| Description of the task |
Your task is to transcribe the lines from the start of the data below through the line containing "dragonBones (58, 307)", inclusive, exactly as they stand and without the pictures.

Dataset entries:
----------

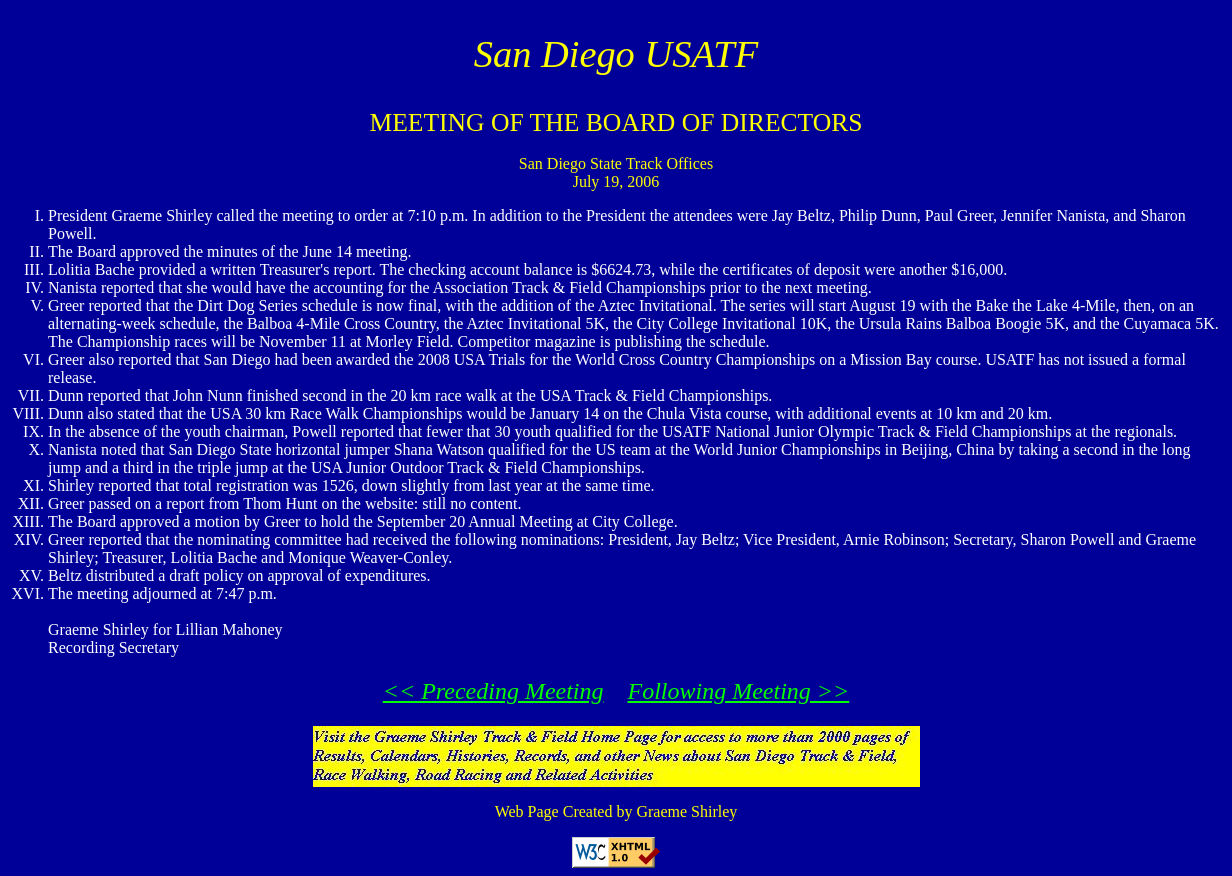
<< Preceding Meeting (493, 691)
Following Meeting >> (739, 691)
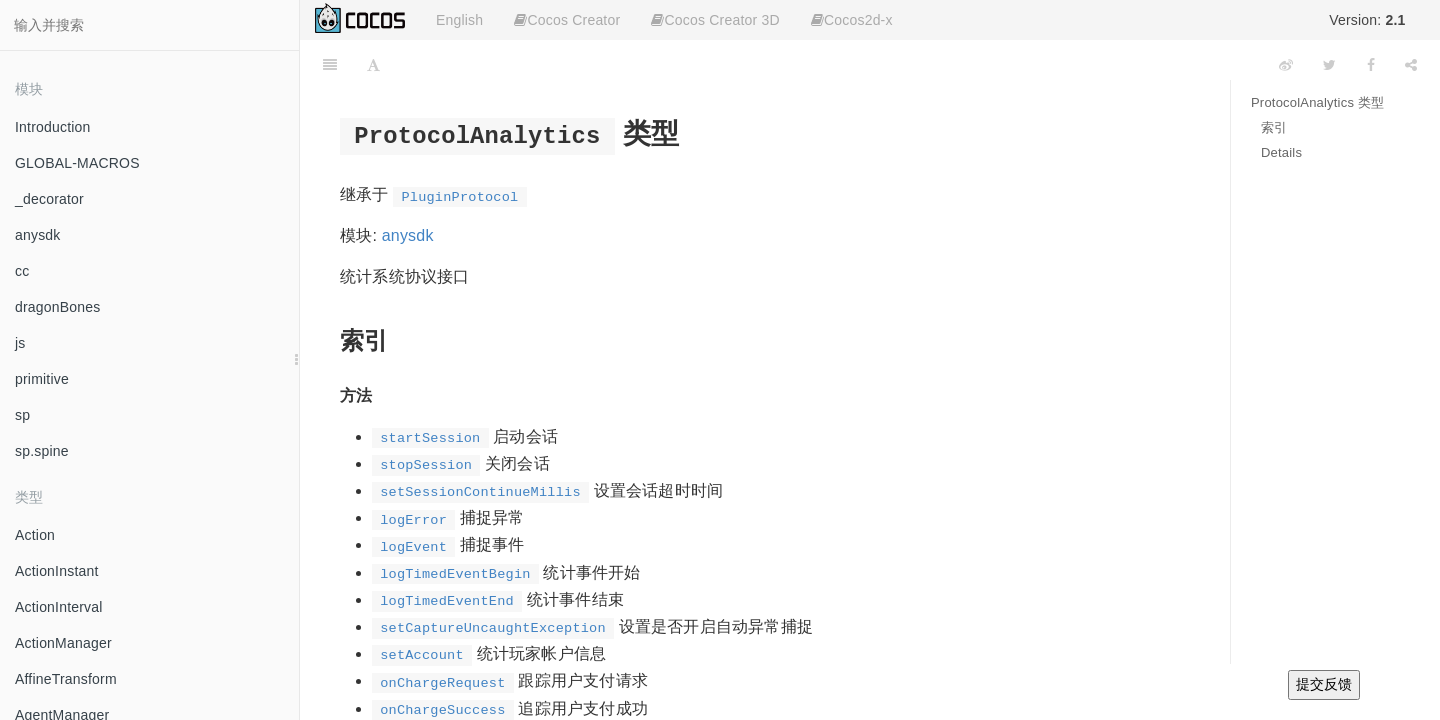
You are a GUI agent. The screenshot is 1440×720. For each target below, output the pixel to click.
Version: (1367, 20)
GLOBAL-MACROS (77, 163)
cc (22, 271)
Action (35, 535)
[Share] (1411, 65)
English (459, 20)
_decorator (49, 199)
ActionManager (63, 643)
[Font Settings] (373, 65)
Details (1281, 152)
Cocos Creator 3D (715, 20)
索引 (1274, 127)
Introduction (53, 127)
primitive (42, 379)
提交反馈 (1324, 684)
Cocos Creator (567, 20)
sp (22, 415)
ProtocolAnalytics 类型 (1317, 102)
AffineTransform (66, 679)
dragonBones (58, 307)
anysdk (38, 235)
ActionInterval (59, 607)
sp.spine (42, 451)
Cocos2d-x (852, 20)
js (20, 343)
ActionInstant (57, 571)
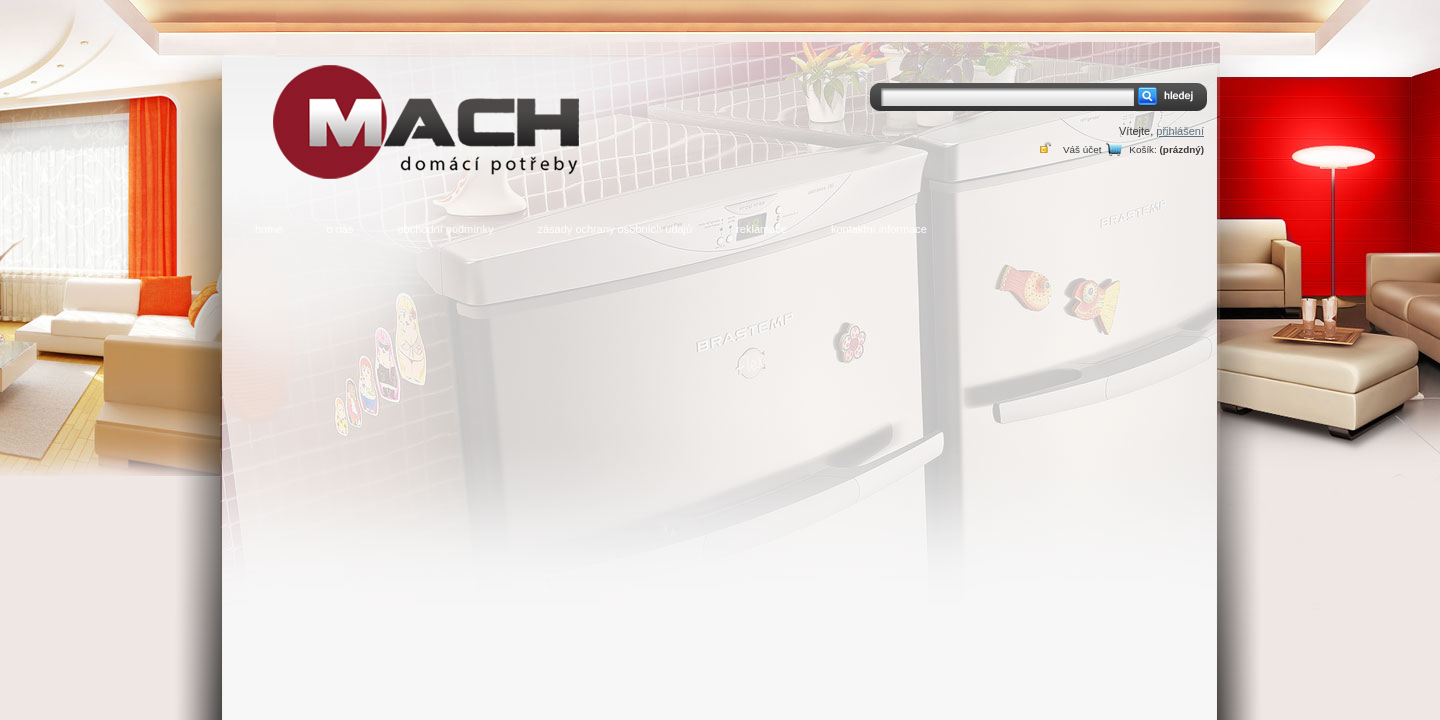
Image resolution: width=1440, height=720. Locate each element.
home (269, 229)
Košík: (1142, 149)
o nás (340, 229)
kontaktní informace (879, 229)
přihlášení (1180, 131)
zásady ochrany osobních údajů (614, 229)
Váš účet (1082, 149)
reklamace (761, 229)
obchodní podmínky (445, 229)
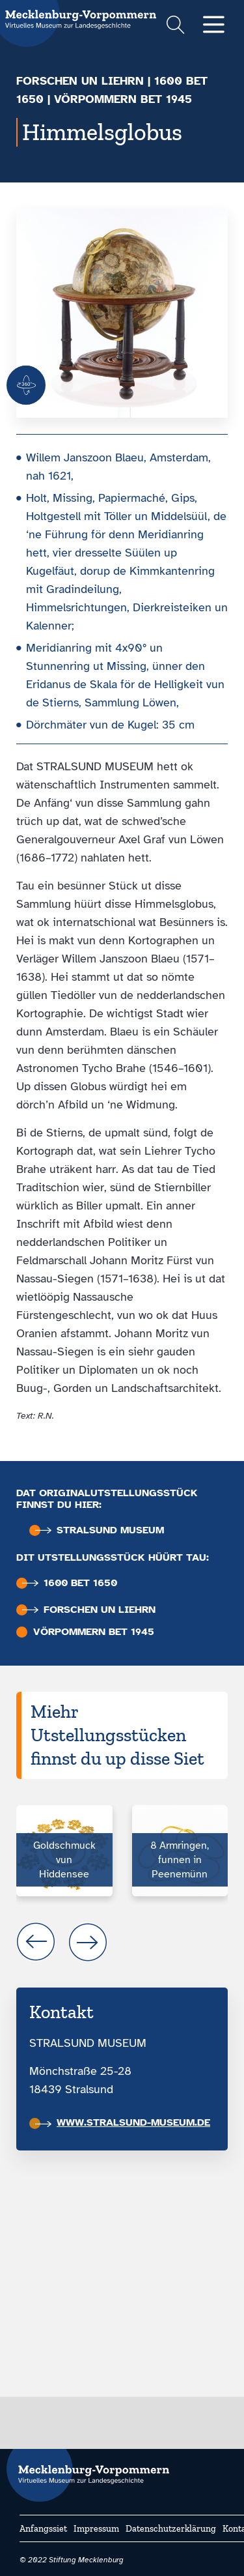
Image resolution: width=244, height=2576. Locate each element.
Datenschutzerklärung (171, 2528)
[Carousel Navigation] (122, 1941)
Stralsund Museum (99, 1530)
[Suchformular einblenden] (175, 26)
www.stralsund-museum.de (122, 2122)
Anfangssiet (43, 2528)
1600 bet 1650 (69, 1583)
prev (35, 1941)
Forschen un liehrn (80, 81)
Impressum (96, 2528)
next (87, 1941)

----------

| Response area |
<< Preceding Meeting (493, 691)
Following Meeting >> (739, 691)
You are a GUI agent. The screenshot is 1440×720. For each target below, output the pixel to click.
Version: (1367, 20)
GLOBAL-MACROS (77, 163)
cc (22, 271)
Action (35, 535)
[Share] (1411, 65)
English (459, 20)
_decorator (49, 199)
ActionManager (63, 643)
[Font Settings] (373, 65)
Details (1281, 152)
Cocos Creator 3D (715, 20)
索引 (1274, 127)
Introduction (53, 127)
primitive (42, 379)
提交反馈 (1324, 684)
Cocos Creator (567, 20)
sp (22, 415)
ProtocolAnalytics 类型 (1317, 102)
AffineTransform (66, 679)
dragonBones (58, 307)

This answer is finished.